In multicatheter brachytherapy, docotrs insert hollow tubes (usually 15-20) into the tumor site. Radioactive pellets are then inserted into the tubes. They are left in the breast for a few minutes, then taken out again. The tubes themselves remain in place for the length of the treatment, which is 1-2 weeks. After seeing what radioactive pellets did to my brother-in-law, I don't know about this procedure.

Ballon catheter brachytherapy is similar but it uses only one tube with a balloon at the end. The balloon is inserted into the breast and inflated with salt water to fill the cavity left by the removal of the tumor. The radiation pellet is inserted into the center of the balloon for a few minutes at a time. This is done over the course of 1-2 weeks.

3-D conformal external beam radiation (similar to traditional radiotherapy) is delivered from outside the breast. But instead of hitting the whole breast, the beams are targeted to hit only the tumor site and a small portion of surrounding tissue.
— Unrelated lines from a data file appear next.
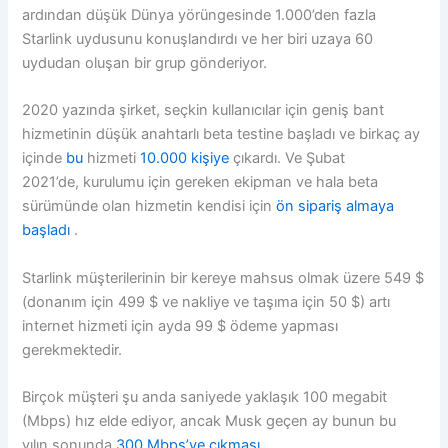
ardından düşük Dünya yörüngesinde 1.000’den fazla
Starlink uydusunu konuşlandırdı ve her biri uzaya 60
uydudan oluşan bir grup gönderiyor.
2020 yazında şirket, seçkin kullanıcılar için geniş bant
hizmetinin düşük anahtarlı beta testine başladı ve birkaç ay
içinde
bu
hizmeti
10.000 kişiye
çıkardı. Ve Şubat
2021’de, kurulumu için gereken ekipman ve hala beta
sürümünde olan hizmetin kendisi için
ön sipariş almaya
başladı
.
Starlink müşterilerinin bir kereye mahsus olmak üzere 549 $
(donanım için 499 $ ve nakliye ve taşıma için 50 $) artı
internet hizmeti için ayda 99 $ ödeme yapması
gerekmektedir.
Birçok müşteri şu anda saniyede yaklaşık 100 megabit
(Mbps) hız elde ediyor, ancak Musk geçen ay bunun bu
yılın sonunda
300 Mbps’ye çıkması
My wife and I had already discussed if she had breast cancer, off with it. She had been the one to convince me to go surgery. She had gone surgery with all her cancers. I had one sister-in-law who had breast cancer in 1995 (one year before my wife's 24 years recurrence). She had a lumpectomy with some spot radiation to the local tumor bed. In 2007, another lesion showed up and she treated it as another primary. This time, Oncoplastic surgery, combining oncology principles with plastic surgery techniques (nothing else).